Menurutnya, Direktorat Jenderal Pendidikan Islam menghadirkan semangat pendidikan yang berpijak pada nilai-nilai toleransi dan keberagaman, Universitas Indonesia mengusung tradisi akademik yang menjunjung tinggi integritas, kejujuran, kebenaran, dan keadilan, sementara PERADI Profesional berkomitmen mencetak advokat yang berkualitas, beretika, serta berkarakter.
“Ketika ketiganya dipersatukan, maka yang sedang kita bangun adalah ekosistem pendidikan hukum yang menjadikan integritas dan akhlak sebagai fondasi utama. Dari sinilah diharapkan lahir para advokat yang tidak hanya cerdas secara intelektual, tetapi juga kuat secara moral dan dipercaya masyarakat,” ujar Harris, Rabu (8/7/2026).
Ia menambahkan, kolaborasi dengan 111 perguruan tinggi bukan berarti memperluas jaringan kelembagaan. Lebih dari itu, setiap perguruan tinggi merupakan pusat lahirnya ilmu pengetahuan, tempat pembentukan karakter, sekaligus simpul harapan bagi masa depan pendidikan hukum nasional.

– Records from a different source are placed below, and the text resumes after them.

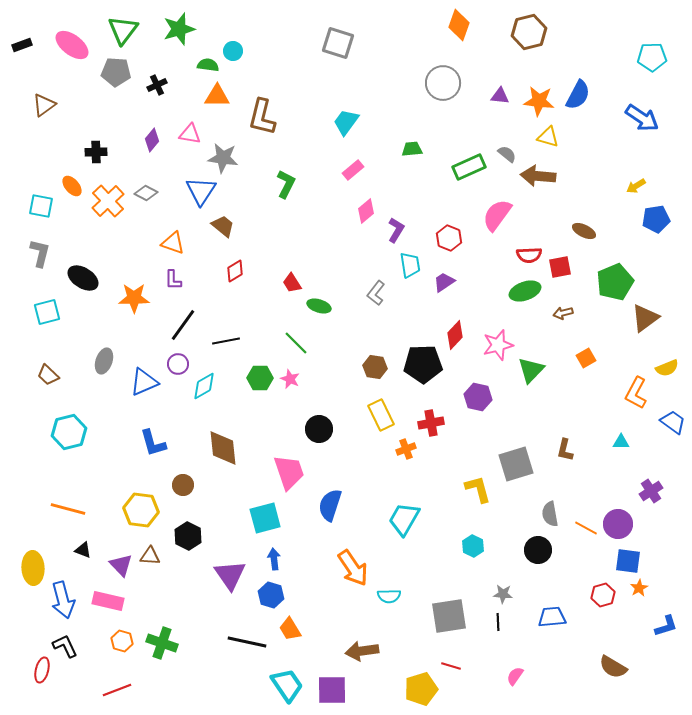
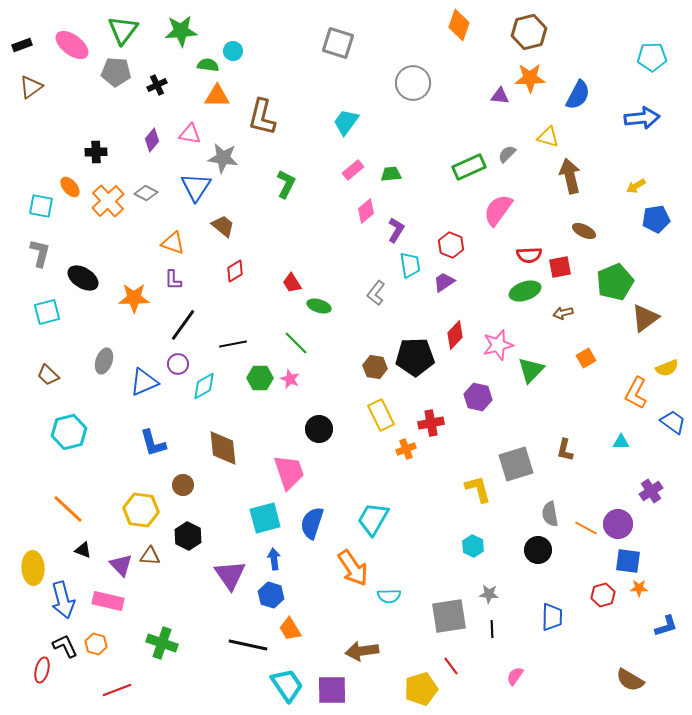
green star at (179, 29): moved 2 px right, 2 px down; rotated 12 degrees clockwise
gray circle at (443, 83): moved 30 px left
orange star at (539, 101): moved 9 px left, 23 px up; rotated 8 degrees counterclockwise
brown triangle at (44, 105): moved 13 px left, 18 px up
blue arrow at (642, 118): rotated 40 degrees counterclockwise
green trapezoid at (412, 149): moved 21 px left, 25 px down
gray semicircle at (507, 154): rotated 84 degrees counterclockwise
brown arrow at (538, 176): moved 32 px right; rotated 72 degrees clockwise
orange ellipse at (72, 186): moved 2 px left, 1 px down
blue triangle at (201, 191): moved 5 px left, 4 px up
pink semicircle at (497, 215): moved 1 px right, 5 px up
red hexagon at (449, 238): moved 2 px right, 7 px down
black line at (226, 341): moved 7 px right, 3 px down
black pentagon at (423, 364): moved 8 px left, 7 px up
blue semicircle at (330, 505): moved 18 px left, 18 px down
orange line at (68, 509): rotated 28 degrees clockwise
cyan trapezoid at (404, 519): moved 31 px left
orange star at (639, 588): rotated 30 degrees clockwise
gray star at (503, 594): moved 14 px left
blue trapezoid at (552, 617): rotated 96 degrees clockwise
black line at (498, 622): moved 6 px left, 7 px down
orange hexagon at (122, 641): moved 26 px left, 3 px down
black line at (247, 642): moved 1 px right, 3 px down
red line at (451, 666): rotated 36 degrees clockwise
brown semicircle at (613, 667): moved 17 px right, 13 px down
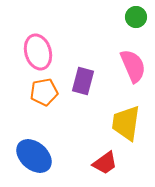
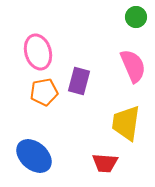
purple rectangle: moved 4 px left
red trapezoid: rotated 40 degrees clockwise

Harris juga memberikan makna filosofis terhadap angka 111 yang menjadi simbol kerja sama tersebut. Menurutnya, angka itu bukan hanya menunjukkan jumlah perguruan tinggi yang didirikan, tetapi juga melambangkan keberkahan.
Ia mengutip hadis Rasulullah SAW yang menyebut bahwa Allah Maha Baik dan mencintai segala bentuk kebaikan. Oleh karena itu, angka 111 diharapkan menjadi simbol lahirnya kolaborasi yang membawa manfaat luas bagi dunia pendidikan hukum Indonesia.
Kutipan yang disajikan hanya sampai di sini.